Tuesday, April 15, 2008

Bonsai for Beginners

I have just purchased an Acer palmatum 'Katsura'. The plant currently stands at a height of about 3 feet including about 10" for the Pot. Its shape is very much vertical with some branches horizontal. It is at the moment in bloom and unfortunately the leaves are small. I want to make this tree an ornamental display and would like some advise on how to prune and shape. I am looking for a Bonsai type shape and eventually want it to stand about 5ft in height excluding the Pot. Can you give me suggestions on what Pot size I should use and how to Prune and shape it?
I am very new to this type of gardening so talking to me as though I am a child will not offend me.

Congratulations on your new Japanese maple.
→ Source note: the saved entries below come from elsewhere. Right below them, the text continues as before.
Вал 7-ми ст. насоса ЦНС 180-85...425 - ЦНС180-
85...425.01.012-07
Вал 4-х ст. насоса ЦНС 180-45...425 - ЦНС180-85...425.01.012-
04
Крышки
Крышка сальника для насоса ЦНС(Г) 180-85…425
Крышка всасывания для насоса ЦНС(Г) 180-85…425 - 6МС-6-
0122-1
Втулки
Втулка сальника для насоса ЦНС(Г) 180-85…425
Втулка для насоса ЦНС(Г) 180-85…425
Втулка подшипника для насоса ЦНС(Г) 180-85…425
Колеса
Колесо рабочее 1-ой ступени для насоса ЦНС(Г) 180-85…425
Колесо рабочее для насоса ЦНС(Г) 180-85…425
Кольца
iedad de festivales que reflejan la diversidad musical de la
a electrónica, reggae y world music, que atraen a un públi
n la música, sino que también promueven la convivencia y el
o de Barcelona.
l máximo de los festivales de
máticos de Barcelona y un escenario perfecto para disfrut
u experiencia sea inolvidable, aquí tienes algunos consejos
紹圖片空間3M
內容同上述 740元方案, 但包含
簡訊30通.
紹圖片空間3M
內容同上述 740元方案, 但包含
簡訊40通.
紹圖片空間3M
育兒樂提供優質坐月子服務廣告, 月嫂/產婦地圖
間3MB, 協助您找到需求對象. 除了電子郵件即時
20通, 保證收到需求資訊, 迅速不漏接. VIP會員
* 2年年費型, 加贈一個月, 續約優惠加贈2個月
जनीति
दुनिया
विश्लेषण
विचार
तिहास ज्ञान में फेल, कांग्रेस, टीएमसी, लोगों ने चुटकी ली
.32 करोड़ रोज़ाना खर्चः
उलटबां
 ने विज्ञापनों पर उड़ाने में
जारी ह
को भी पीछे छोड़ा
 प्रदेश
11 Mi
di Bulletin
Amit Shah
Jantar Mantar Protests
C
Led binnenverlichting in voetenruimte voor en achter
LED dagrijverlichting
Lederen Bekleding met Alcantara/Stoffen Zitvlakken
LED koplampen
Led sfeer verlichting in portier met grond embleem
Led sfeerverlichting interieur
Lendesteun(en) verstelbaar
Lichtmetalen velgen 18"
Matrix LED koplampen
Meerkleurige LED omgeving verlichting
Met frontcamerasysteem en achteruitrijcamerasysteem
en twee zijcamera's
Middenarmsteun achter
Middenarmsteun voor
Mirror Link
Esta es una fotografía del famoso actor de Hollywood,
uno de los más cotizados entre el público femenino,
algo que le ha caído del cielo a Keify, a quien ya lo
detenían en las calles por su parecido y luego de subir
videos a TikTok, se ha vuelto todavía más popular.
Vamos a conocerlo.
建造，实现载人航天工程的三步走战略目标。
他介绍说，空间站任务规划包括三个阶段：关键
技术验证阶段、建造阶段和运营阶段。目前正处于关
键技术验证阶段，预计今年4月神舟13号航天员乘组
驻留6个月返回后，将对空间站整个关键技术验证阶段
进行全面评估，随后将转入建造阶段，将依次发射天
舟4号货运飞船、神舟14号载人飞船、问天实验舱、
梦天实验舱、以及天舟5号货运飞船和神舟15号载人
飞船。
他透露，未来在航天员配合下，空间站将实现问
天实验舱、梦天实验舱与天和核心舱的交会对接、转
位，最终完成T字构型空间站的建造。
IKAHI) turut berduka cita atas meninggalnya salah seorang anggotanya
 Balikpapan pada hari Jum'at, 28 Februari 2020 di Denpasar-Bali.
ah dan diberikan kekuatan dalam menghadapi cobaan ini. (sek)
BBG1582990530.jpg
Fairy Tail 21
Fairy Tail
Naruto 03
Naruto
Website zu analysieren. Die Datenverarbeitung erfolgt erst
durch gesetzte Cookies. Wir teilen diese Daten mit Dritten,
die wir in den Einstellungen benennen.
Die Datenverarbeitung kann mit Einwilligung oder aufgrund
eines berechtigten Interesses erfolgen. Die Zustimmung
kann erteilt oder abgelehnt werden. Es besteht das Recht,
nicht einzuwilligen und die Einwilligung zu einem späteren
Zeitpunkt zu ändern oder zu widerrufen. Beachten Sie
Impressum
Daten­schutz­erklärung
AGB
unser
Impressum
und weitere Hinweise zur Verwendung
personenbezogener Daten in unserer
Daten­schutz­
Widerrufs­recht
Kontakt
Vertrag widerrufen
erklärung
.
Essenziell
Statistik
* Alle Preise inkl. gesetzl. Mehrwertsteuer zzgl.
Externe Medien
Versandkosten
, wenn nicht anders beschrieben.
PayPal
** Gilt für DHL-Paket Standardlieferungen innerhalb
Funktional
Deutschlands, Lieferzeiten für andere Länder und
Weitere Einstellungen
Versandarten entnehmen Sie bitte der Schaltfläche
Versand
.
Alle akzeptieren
Even though it will require regular and meticulous pruning, watering and fertilizing, and care, you can most definitely train your maple to become a bonsai specimen. A successful bonsai requires careful pruning of both shoot and root tissue in order ultimately control the size and create that specialized and miniature specimen that you crave. The art of bonsai requires attention on a year-round basis, but if you prepared to devote the time to it then it can be a wonderful and gratifying practice to embrace. Because I have limited experience with bonsai myself, I turned to the stacks in the HSNY Library after receiving your email. There are a number of excellent “bonsai for beginners” books out there and I am guessing that will be the best way for you to start educating yourself. You can review the steps and maintenance to create and grow bonsai and assess whether it is an endeavor you wish to take on. If it is more than you want to take on, then I am sure with some regular pruning you can still keep your maple to a manageable size in a container. And we can discuss that further if that would help.

One bonsai book that I found extremely helpful was written by Craig Coussins entitled Bonsai for Beginners. In a small section specifically on maples, there was a great insert that I think might be a good starting off point for you. This is pulled directly from the book, and I have included the complete bibliography below:

“The Maple’s Year
EARLY SPRING: Although you can repot at almost any time, this is the optimum period for the majority of maples. Kashima and Kiyohime will have started to spread at this time, so make sure that they are protected. Feed 0-10-10 (zero nitrogen) every seven days to stop lush green growth, but only after the buds have opened.
THROUGHOUT SPRING: Start plucking out the bud centers.
EARLY SUMMER: After the first two feeds, start giving them a high-nitrogen feed to build up stamina in young trees. If you want good fall color, cut down the high-nitrogen food. If the tree is healthy, consider a full or partial defoliation, which can be followed by selective wiring. The tree should be looked after as during spring the problem with summer defoliation is sunburn rather than winds.
MIDSUMMER: Wire trees with cage (not tight) or protected wire, and carry out any major pruning at this time of summer dormancy. Reduce feeding until late midsummer.
LATE SUMMER: Start feeding weekly with low-nitrogen food. This is the last opportunity for defoliation before fall.
EARLY FALL: Trim any leaves that are growing out of the planned shape. Stop feeding if the leaves start to change color. God fall color is achieved with little or no nitrogen feed. The question is whether or not you want to risk the tree’s health for a short-term benefit. It is probably better to wait until the tree has been completed and then to reduce the feed to zero nitrogen for one year.
MIDFALL: Complete your feeding program with low- or zero-nitrogen feed.
LATE FALL/EARLY WINTER: Remove any dead leaves and make sure the trees are protected against winter frost and winds.
WINTER: This is the other time when you can perform major surgery to your bonsai.”
-Coussins, Craig. Bonsai for Beginners. Sterling Publishing, 2002. P. 102

Now, I must admit that I am not sure if this is the best bonsai advice, but like I said, I hope it is a starting point for you to gain more of an understanding of the intricacies of bonsai. As you can see, true bonsai is a little more than just occasional pruning. It requires regular and meticulous manipulation of the tree. Review these notes and any books you might be able to find at a local bookseller or library, and let me know what you decide to do.